Hi, okay! I'll see what I can do about putting the locales somewhere reasonable, as well as the original prototype/demo (requires Unreal 1 and is set up as a mod), and the Linux version of the client.
(i) VRND was totally independent. Bob Berry (now founder of Uber Entertainment) and Vic DeLeon (now at Highwire) were working on it well before I got involved, and they kind of mentored me through the paper submission process for VSMM'99, the conference we all presented at. They had their own license for it, and I contributed Unrealty's tour guide code at the very end, which controlled the monk walking around the space. Unrealty didn't get its own license until the following year I don't think.
We did later port the map itself, but not the monk tour guide, and I don't know how much work that would be, or if it's even possible without the source assets.
(ii) So, I get the historical value of having the full version of UnrealtyEd available, but from a practical perspective, after UnrealEd 2 came out, we actually recommended people build in that, and just import the T3D file into UnrealtyEd for texturing, lighting, movers, and setting up the Tour Guide and such.

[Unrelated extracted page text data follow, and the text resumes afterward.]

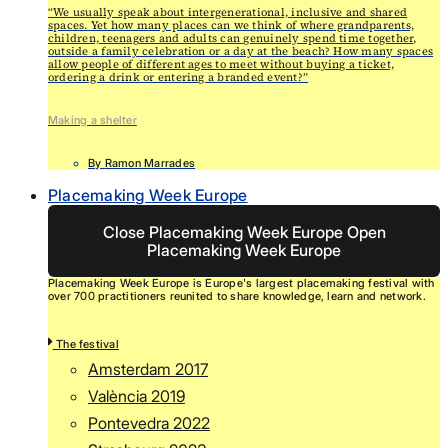
“We usually speak about intergenerational, inclusive and shared
spaces. Yet how many places can we think of where grandparents,
children, teenagers and adults can genuinely spend time together,
outside a family celebration or a day at the beach? How many spaces
allow people of different ages to meet without buying a ticket,
ordering a drink or entering a branded event?”
Making a shelter
By
Ramon Marrades
Placemaking Week Europe
Close Placemaking Week Europe
Open
Placemaking Week Europe
Placemaking Week Europe is Europe's largest placemaking festival with
over 700 practitioners reunited to share knowledge, learn and network.
The festival
Amsterdam 2017
València 2019
Pontevedra 2022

I do have the full version binaries, so no point in hex editing it.
(iii) We just went through this exercise, and the full, final Unrealty source is definitely lost. There were four people who definitely had it, and all of four of us have lost it over time. I don't know that we could reconstruct PubSrc from what we have.

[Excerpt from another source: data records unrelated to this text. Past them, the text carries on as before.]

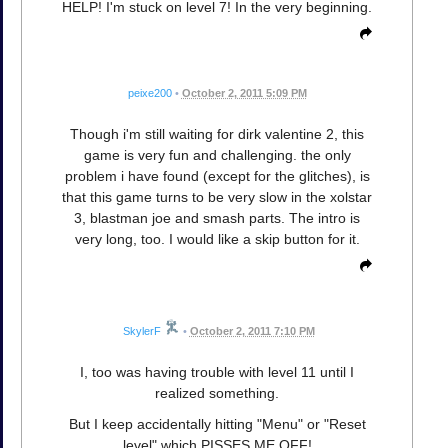
HELP! I'm stuck on level 7! In the very beginning.
peixe200
•
October 2, 2011 5:09 PM
Though i'm still waiting for dirk valentine 2, this
game is very fun and challenging. the only
problem i have found (except for the glitches), is
that this game turns to be very slow in the xolstar
3, blastman joe and smash parts. The intro is
very long, too. I would like a skip button for it.
SkylerF
•
October 2, 2011 7:10 PM
I, too was having trouble with level 11 until I
realized something.
But I keep accidentally hitting "Menu" or "Reset
level" which PISSES ME OFF!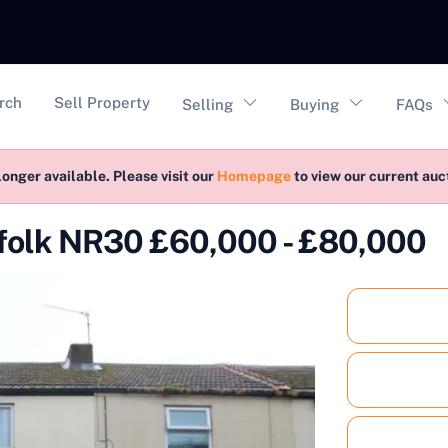
vigation
rch
Sell Property
Selling
Buying
FAQs
longer available. Please visit our
Homepage
to view our current au
rfolk NR30 £60,000 - £80,000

Also, probably not realistic for any licensee to release anything from the core engine beyond what Epic has already released. Epic's who you want to
pressure ask.

(iv) Uh, yes, I guess, in theory, I could release the UnrealtyEd source, since afaik it's totally independent. I'm not sure I could tell what's UnrealtyEd and what's core engine source, though, again, since we don't have the final source, or source control, or anything, just some zip files of diffs against 405b.
If I were to work on an Unreal 1 editor today, I'd probably make something that generated really nice T3D files and just import that into UnrealEd 2.